Some sort of sundown or threshold tripwire would probably be required in any case.
Quote:
Or would sales, property and infrastructure taxes be increased to take up the load?
Among others; whatever it takes.
The idea being -very simply- to not penalize people for working.
80-90% of what gets earned by that lower 70% all gets churned right back into the economy regardless.
I'd rather see that 10-20% put into investments for them than being paid in taxes.
Well, the 10-20% beyond the SS/FICA contribution.
And the 10-20% that a functional one payer health system will need too.
There's no blood left in that turnip to be squeezed out for taxes.
Some sort of sundown or threshold tripwire would probably be required in any case.
Well, all national policies should be thoroughly reviewed at intervals, but the reality is that those that benefit the powerful tend to get cast in concrete while those that benefit others get nibbled away. So instead of adjusting taxes to match socioeconomic reality, we get the cumbersome mess we have, which is given a new coat of patriotic paint every decade or so.
(With perhaps the most egregious example being 227 years old, but it's not tax-related, so never mind that here.)
Quote:
The idea being -very simply- to not penalize people for working.
Ah.
What if they're not "penalized for working," though?
The roots of that idea lie in the widespread notion that "I earned it, and it's mine, and if you take any of it you're just a thief"... a childish Mine!Mine!Mine! which is no less selfish for $10/hour takehome than it is for a $100M investment windfall. Like most other anti-tax rants, which can be almost universally reduced to that childish howl, it assumes that the individual owes nothing back to the social, political and economic structure that let him earn it, or possess it. It's often supported by the "I Never Took Nothin' from Nobody" argument, which upholds the "I Don't Owe Nobody Nothin'" stance, both of which are complete nonsense for pretty much anyone inside the borders of the US.
So if the federal and state governments that provide and protect the means of productive effort that lead to that income are not entitled to share in it... why is that, exactly?
This has nothing to do with the fairness of income taxation overall - hardly anyone thinks it's equitable as currently implemented. But the idea that a whole benefiting class is exempt from paying for those benefits is... childish. All too common, given the 'Murrican insistence on a faulty understanding of independence, but childish and wrong just the same.
I'm afraid there is some confusion of terms here arising from the original post.
If you're talking about a flat income tax there is an argument that it is not regressive, although I think it's clear that the various "fair tax" and "flat tax" schemes are actually engineered to put a disproportionate burden on lower income people.

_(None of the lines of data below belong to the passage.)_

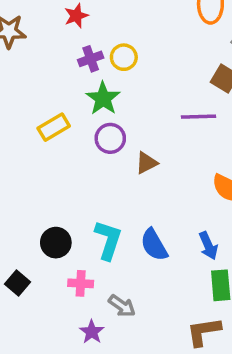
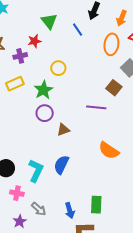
purple cross: (91, 59) -> (20, 56), moved
yellow rectangle: (54, 127) -> (15, 84), moved
blue semicircle: (154, 245) -> (61, 165), moved, turned 48
blue arrow: (208, 246) -> (70, 211), moved

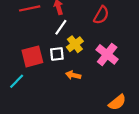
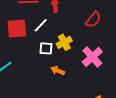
white line: (61, 27) -> (41, 25), moved
red square: (32, 56) -> (17, 29), moved

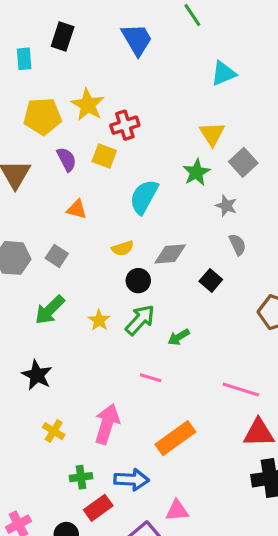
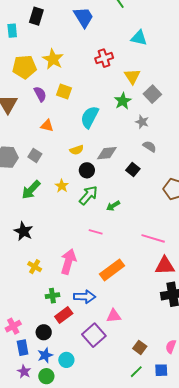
cyan triangle: (223, 73) -> (139, 38), turned 36
red cross: (125, 125) -> (104, 58), moved
gray semicircle: (238, 245) -> (150, 146), turned -32
yellow star: (99, 320) -> (62, 186), moved

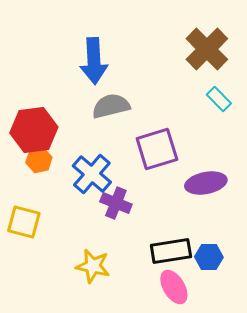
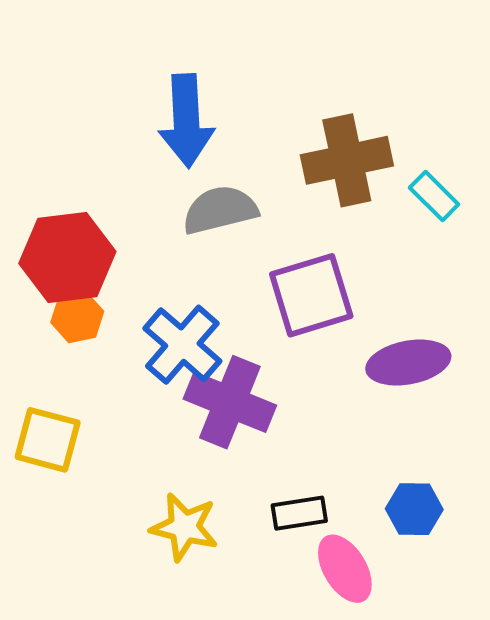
brown cross: (207, 49) -> (347, 160), moved, turned 33
purple cross: (116, 203) -> (230, 402), size x1.4
black rectangle: (171, 251) -> (299, 513), moved, size x0.7

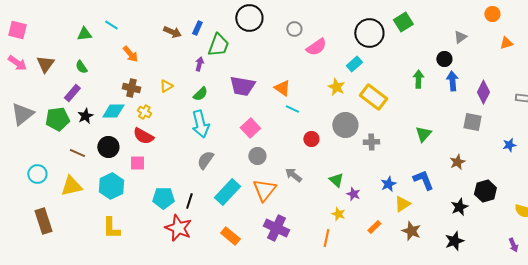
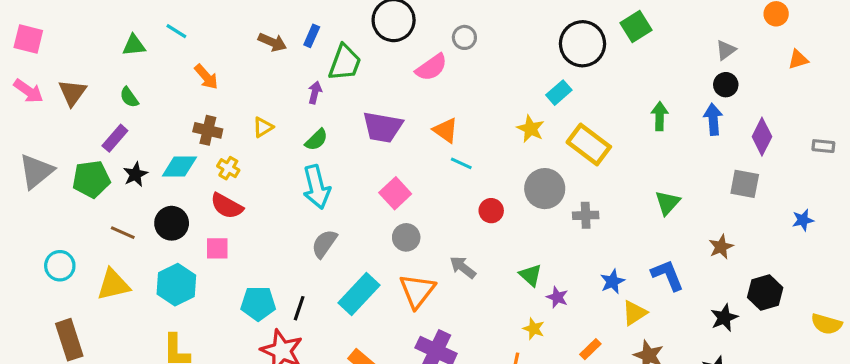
pink semicircle: (316, 47) -> (431, 67), moved
black circle: (444, 59) -> (726, 85), moved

Still, in this case, the original post references a newspaper story in which a local mayor has proposed going from a flat property tax rate to a system in which higher assessed properties are also taxed at a higher rate. Thus, the tax itself is based on the value of the property a taxpayer owns, and not the taxpayer's income.

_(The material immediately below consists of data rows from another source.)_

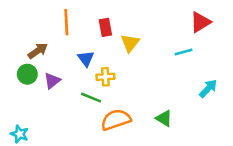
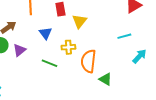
cyan line: (183, 52) -> (124, 36), moved
yellow cross: (105, 77) -> (68, 47), moved
orange semicircle: (116, 120) -> (88, 61), moved, turned -65

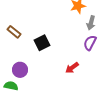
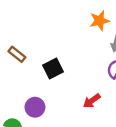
purple circle: (20, 70) -> (35, 107), moved

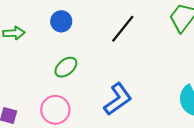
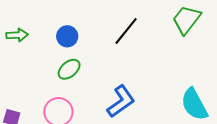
blue circle: (61, 21) -> (67, 36), moved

One can easily see why a flat property tax (or sales tax) could be and probably would be regressive because if the owner of a $200,000 house who makes $100,000 a year and the owner of a $1,000,000 house who makes $5,000,000 a year are both paying the same tax rate on the assessed value of their property it is very likely that the property tax assessed on the lower valued house is probably a much higher percentage of that owner's income than the property tax assessed on the more valuable property.

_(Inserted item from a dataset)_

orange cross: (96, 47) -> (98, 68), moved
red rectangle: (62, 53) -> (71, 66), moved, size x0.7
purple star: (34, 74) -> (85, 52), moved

This is part of why some states have gone to school financing systems that are not based purely on property taxes. Lower income (and lower assessment) towns would have to tax themselves at a much higher rate than richer towns to raise the same amount of money, to the point where they really can't hope to provide equal educational opportunity for their children. Some system that adds consideration of income is one way of equalizing the tax burden on different towns.
That doesn't make it a regressive tax. It is a tax with a disproportionate impact.
By definition, a regressive tax is the opposite of a progressive tax. It is one where the rate increases as the base to which the rate is applied decreases.